Darwin proposed positive selection—the idea that beneficial mutations offer their bearers some advantage and so those mutations spread through a population. But genetic drift is also known to cause genome evolution through the rise of random mutations that spread by chance through the gene pool. Past lab and field studies reported conflicting evidence for the relative importance of positive selection compared to genetic drift. Lab studies tended to favor positive selection, while field studies showed stronger evidence for drift.
To sort out the conflict, researchers leading the recent study performed a series of evolution experiments in laboratory yeast (Saccharomyces cerevisiae) under conditions mimicking the changing environment of the wild. Their primary conclusion, according to coauthor and evolutionary geneticist Jianzhi “George” Zhang at the University of Michigan in Ann Arbor, is that beneficial mutations experiencing positive selection under constant laboratory conditions can switch—when the environment changes, as in the wild—to become harmful. This results in negative selection, which weeds out harmful mutations. Hence, in changing environments, the signal of past positive selection can be masked by more recent negative selection. This apparently led researchers to miss the signal of positive selection and conclude that evolution happened by drift.
The experiments are among the first to test the idea that genes which are beneficial in some environments but harmful in others could affect patterns of molecular evolution, says molecular biologist Greg Lang at Lehigh University in Bethlehem, Pennsylvania. “It’s a nice way of bridging the gap between lab evolution experiments and what we observe in natural populations,” says Lang.
To estimate whether positive selection or drift has more influence on genomes, biologists use a metric denoted by the symbol omega. An omega higher than one indicates more positive selection. An omega less than one suggests more negative selection and more drift. Omega represents the ratio of nonsynonymous mutations (those that produce different proteins due to codon changes) to synonymous (those that produce the same protein despite codon changes) across the genomes.

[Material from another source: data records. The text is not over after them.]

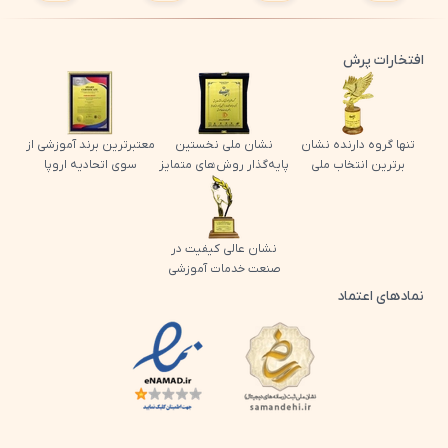
افتخارات پرش
تنها گروه دارنده نشان
نشان ملی نخستین
معتبرترین برند آموزشی از
برترین انتخاب ملی
پایه‌گذار روش‌های متمایز
سوی اتحادیه اروپا
نشان عالی کیفیت در
صنعت خدمات آموزشی
نمادهای اعتماد
لوگو اینماد پرش
لوگو ساماندهی پرش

Past genome comparisons of wild species have found fewer nonsynonymous mutations than synonymous ones, suggesting that most natural mutations are harmful and weeded out by negative selection, or neutral and spread by drift. However, previous lab experiments indicate the opposite pattern. A 2016 study of Escherichia Coli that was allowed to grow and adapt under constant lab conditions for 50,000 generations, for example, found omega values above one, suggesting the bacteria undergo much more positive selection.

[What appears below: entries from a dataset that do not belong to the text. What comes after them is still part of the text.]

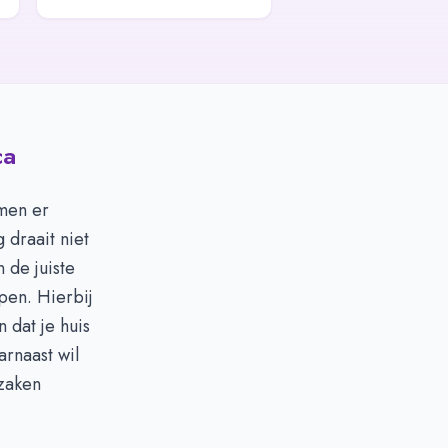
ca
omen er
 draait niet
 de juiste
pen. Hierbij
 dat je huis
rnaast wil
 zaken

“We started thinking about what could explain this difference,” says Zhang. To test the idea that changing environments hide the signal of positive selection, he and collaborators grew S. cerevisiae in five rotating environments: in a test tube containing copper for 224 generations, followed by a different environment at pH 8 for another 224 generations, and then in a third environment containing hydrogen peroxide, and so on. Control yeasts grew in just one of the five environments, without rotating.
At the end of the experiment, the researchers compared the genomes of the yeast grown in changing environments to those grown under constant conditions. As expected, omega was lower for yeasts in changing environments than those in constant ones, indicating that beneficial mutations that were under positive selection in one environment then became harmful in the next environment and experienced negative selection; the past signal of positive selection was masked.

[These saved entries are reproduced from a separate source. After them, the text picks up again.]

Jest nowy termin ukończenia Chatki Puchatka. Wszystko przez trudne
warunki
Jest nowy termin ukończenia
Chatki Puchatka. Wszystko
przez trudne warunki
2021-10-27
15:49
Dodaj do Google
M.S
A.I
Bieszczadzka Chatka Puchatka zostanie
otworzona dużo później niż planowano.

To better approximate differences between genomes in the wild, Lang suggests that future studies could run on timescales longer than 224 generations. One logical next step, says Zhang, is clarifying the degree of underestimation and finding alternative ways to detect positive selection. His lab is now considering follow-up studies to address these questions. “This paper is saying there’s a problem of estimating omega,” Zhang concludes. “So the real question is, How do we estimate omega from genome sequences?”